Regardless of the postpandemic transmission dynamics of SARS-CoV-2, urgent measures are required to address the ongoing pandemic. Pharmaceutical treatments and vaccines may require months to years to develop and test, leaving nonpharmaceutical interventions as the only immediate means of curbing SARS-CoV-2 transmission. Social distancing measures have been adopted in many countries with widespread SARS-CoV-2 transmission. The necessary duration and intensity of these measures has yet to be characterized. To address this, we adapted the SEIRS transmission model (fig. S9) to capture moderate, mild, or asymptomatic infections (95.6% of infections), infections that lead to hospitalization but not critical care (3.08%), and infections that require critical care (1.32%) (26). We assumed the worst-case scenario of no cross-immunity from HCoV-OC43 and HCoV-HKU1 against SARS-CoV-2, which makes the SARS-CoV-2 model unaffected by the transmission dynamics of those viruses. Informed by the transmission model fits, we assumed a latent period of 4.6 days and an infectious period of 5 days, in agreement with estimates from other studies (26). The mean duration of noncritical hospital stay was 8 days for those not requiring critical care and 6 days for those requiring critical care, and the mean duration of critical care was 10 days (26). We varied the peak (wintertime) R0 between 2.2 and 2.6 and allowed the summertime R0 to vary between 60% (i.e., relatively strong seasonality) and 100% (i.e., no seasonality) of the wintertime R0, guided by the inferred seasonal forcing for HCoV-OC43 and HCoV-HKU1 (table S8).

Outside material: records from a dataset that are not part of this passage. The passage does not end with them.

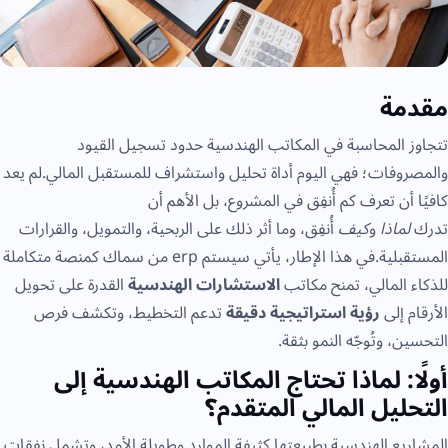
مقدمة
تتجاوز المحاسبة في المكاتب الهندسية حدود تسجيل القيود
والمصروفات؛ فهي اليوم أداة تحليل واستشراف للمستقبل المالي.لم يعد
كافيًا أن تعرف كم أُنفِق في المشروع، بل الأهم أن
تدرك
لماذا
و
كيف
أُنفِق، وما أثر ذلك على الربحية، والتمويل، والقرارات
المستقبلية.في هذا الإطار، يأتي سيستم erp من سماك كمنصة متكاملة
للذكاء المالي، تمنح مكاتب
الاستشارات الهندسية
القدرة على تحويل
الأرقام إلى
رؤية استراتيجية دقيقة
تدعم التخطيط، وتكشف فرص
التحسين، وتُوجّه النمو بثقة.
أولًا: لماذا تحتاج المكاتب الهندسية إلى
التحليل المالي المتقدم؟
المشاريع الهندسية بطبيعتها كثيفة الموارد وطويلة الأمد، وتشمل نفقات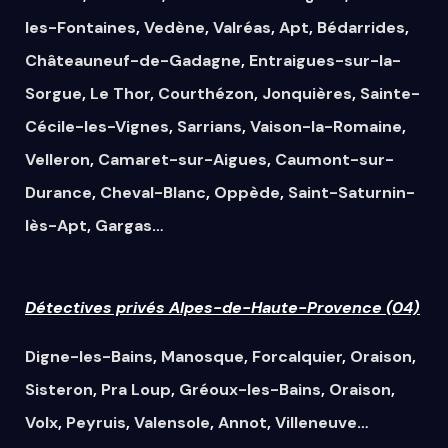
les-Fontaines
,
Vedène
,
Valréas
,
Apt
,
Bédarrides
,
Châteauneuf-de-Gadagne
,
Entraigues-sur-la-
Sorgue
,
Le Thor
,
Courthézon
,
Jonquières
,
Sainte-
Cécile-les-Vignes
,
Sarrians
,
Vaison-la-Romaine
,
Velleron
,
Camaret-sur-Aigues
,
Caumont-sur-
Durance
,
Cheval-Blanc
,
Oppède
,
Saint-Saturnin-
lès-Apt
,
Gargas
…
Détectives privés Alpes-de-Haute-Provence (04)
Digne-les-Bains
,
Manosque
,
Forcalquier
,
Oraison
,
Sisteron
,
Pra Loup
,
Gréoux-les-Bains
,
Oraison
,
Volx
,
Peyruis
,
Valensole
,
Annot
,
Villeneuve
…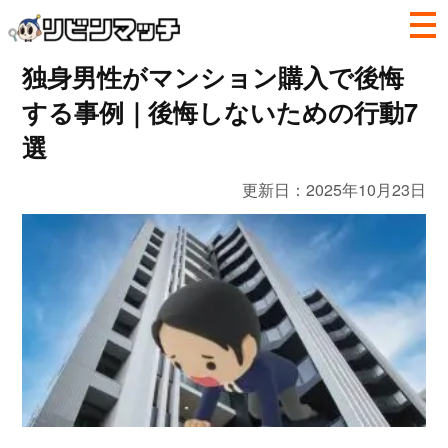
独身男性がマンション購入で後悔
する事例｜後悔しないための行動7
選
更新日：
2025年10月23日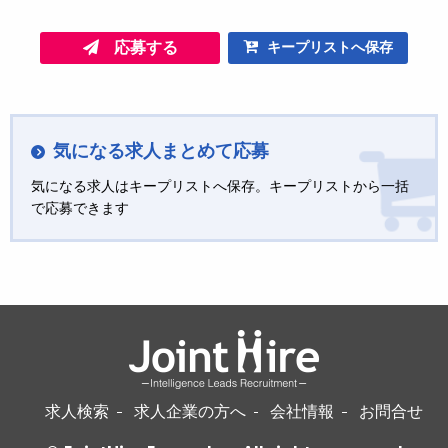
応募する
キープリストへ保存
気になる求人まとめて応募
気になる求人はキープリストへ保存。キープリストから一括
で応募できます
求人検索
求人企業の方へ
会社情報
お問合せ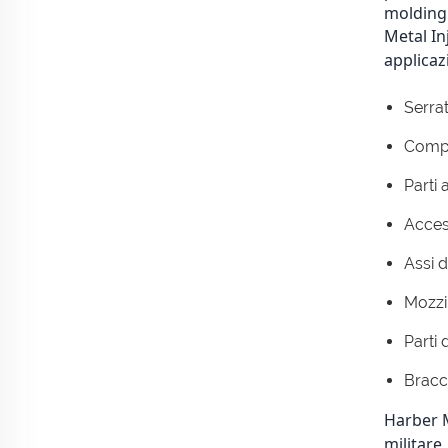
molding 
Metal In
applicaz
Serrat
Compo
Parti 
Access
Assi d
Mozzi
Parti 
Bracc
Harber M
militare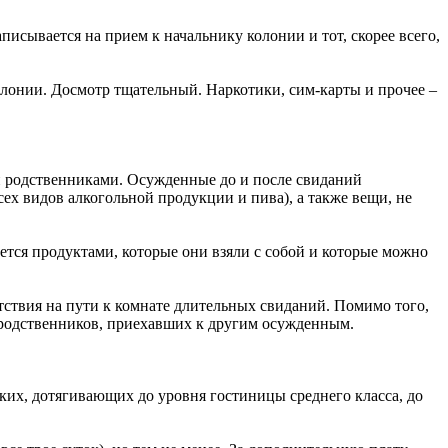
исывается на прием к начальнику колонии и тот, скорее всего,
лонии. Досмотр тщательный. Наркотики, сим-карты и прочее –
и родственниками. Осужденные до и после свиданий
ех видов алкогольной продукции и пива), а также вещи, не
ется продуктами, которые они взяли с собой и которые можно
тствия на пути к комнате длительных свиданий. Помимо того,
 родственников, приехавших к другим осужденным.
ких, дотягивающих до уровня гостиницы среднего класса, до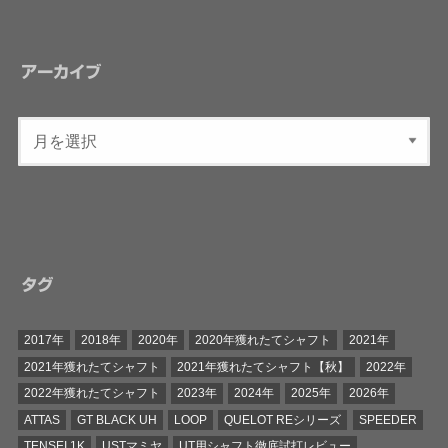
アーカイブ
タグ
2017年
2018年
2020年
2020年獲れたてシャフト
2021年
2021年獲れたてシャフト
2021年獲れたてシャフト【秋】
2022年
2022年獲れたてシャフト
2023年
2024年
2025年
2026年
ATTAS
GT BLACK UH
LOOP
QUELOT REシリーズ
SPEEDER
TENSEI 1K
USTマミヤ
UT用シャフト徹底試打レビュー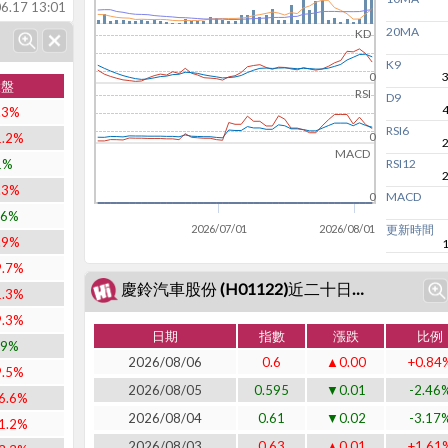
6.17 13:01
20MA
KD
K9
0
大盤
RSI
D9
.3%
RSI6
1.2%
0
MACD
1%
RSI12
.3%
MACD
0
.6%
2026/07/01
2026/08/01
更新時間
.9%
9.7%
慶鈴汽車股份 (H01122)近二十日表現
1.3%
9.3%
日期
指數
漲跌
比例
.9%
2026/08/06
0.6
▲0.00
+0.84
9.5%
2026/08/05
0.595
▼0.01
-2.46
6.6%
2026/08/04
0.61
▼0.02
-3.17
1.2%
2026/08/03
0.63
▲0.01
+1.61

We used the open critical care capacity of the United States, 0.89 free beds per 10,000 adults, as a benchmark for critical care demand (2). We simulated pandemic trajectories that were based on a pandemic establishment time of 11 March 2020. We simulated social distancing by reducing R0 by a fixed proportion, which ranged between 0 and 60%. We assessed one-time social distancing interventions, for which R0 was reduced by up to 60% for a fixed duration of time (up to 20 weeks) or indefinitely starting 2 weeks after pandemic establishment. We also assessed intermittent social distancing measures, for which social distancing was turned on when the prevalence of infection rose above a threshold and off when it fell below a second, lower threshold, with the goal of keeping the number of critical care patients below 0.89 per 10,000 adults. An on threshold of 35 cases per 10,000 people achieved this goal in both the seasonal and nonseasonal cases with wintertime R0 = 2.2. We chose five cases per 10,000 adults as the off threshold. These thresholds were chosen to qualitatively illustrate the intermittent intervention scenario; in practice, the thresholds will need to be tuned to local epidemic dynamics and hospital capacities. We performed a sensitivity analysis around these threshold values (figs. S10 and S11) to assess how they affected the duration and frequency of the interventions. We also implemented a model with extra compartments for the latent period, infectious period, and each hospitalization period so that the waiting times in these states were gamma distributed instead of being exponentially distributed (see the supplementary materials and methods and figs. S16 and S17). Finally, we assessed the impact of doubling critical care capacity (and the associated on/off thresholds) on the frequency and overall duration of the social distancing measures.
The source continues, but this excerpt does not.